My womb was once full of life, now it houses death. I am not barren. I am not with child. But I am reproducing for heaven. I get to be excited and then devastated. My body gets to change, I get to endure 12 weeks of flu like nausea without the vomiting, I get to gain weight, and then I get to go through body wrenching pain and a grotesque process as my insides crush to deliver the dead body.
I am not barren. To the rest of the world I am 4 times blessed, more than enough, with the most amazing husband in the world.
People keep telling me how to grieve. How to feel. How to live.
But I feel like an outcast, neither here nor there. I'm not barren, but my womb only produces death. Now my living children seem like a gift from a life that has passed as my body has turned over to death.

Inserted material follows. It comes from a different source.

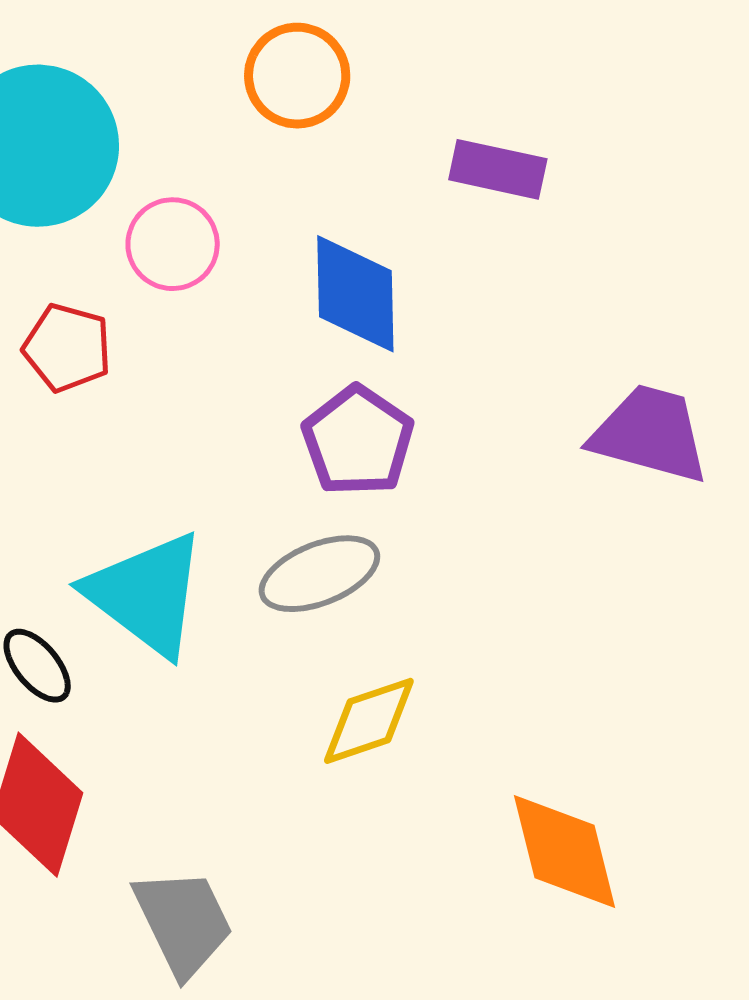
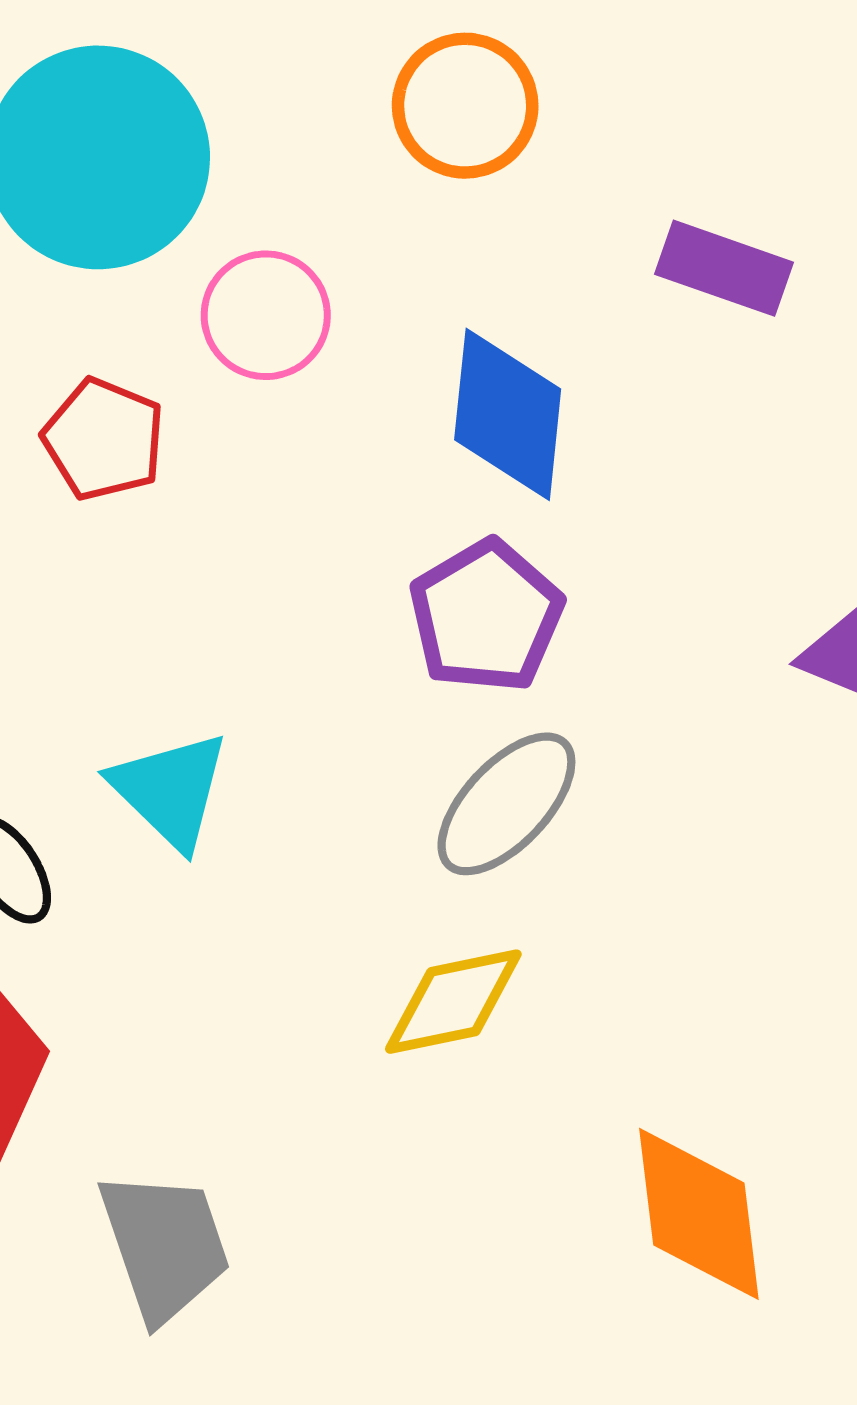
gray ellipse: (319, 574) -> (506, 804), moved, turned -32
cyan triangle: (146, 594) -> (170, 790), size x0.7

A friend is making me a beautiful cross stitch that I'm going to frame with a large matting. This way there will be plenty of room for me to write in the names and birth dates of all the babies that die in my body if I have any more babies.
Tonight I congratulated a woman shopping near me in Target who had struck up conversation with me on her pregnancy. She is due right when I was with Anastasia. I ended up telling her when she asked about how many children I have that I was due with her but my baby died. She gasped and said, "oh my, so this was your fifth pregnancy?" I actually cringed when I had to say, "No, my seventh." Seven times. I have seven children.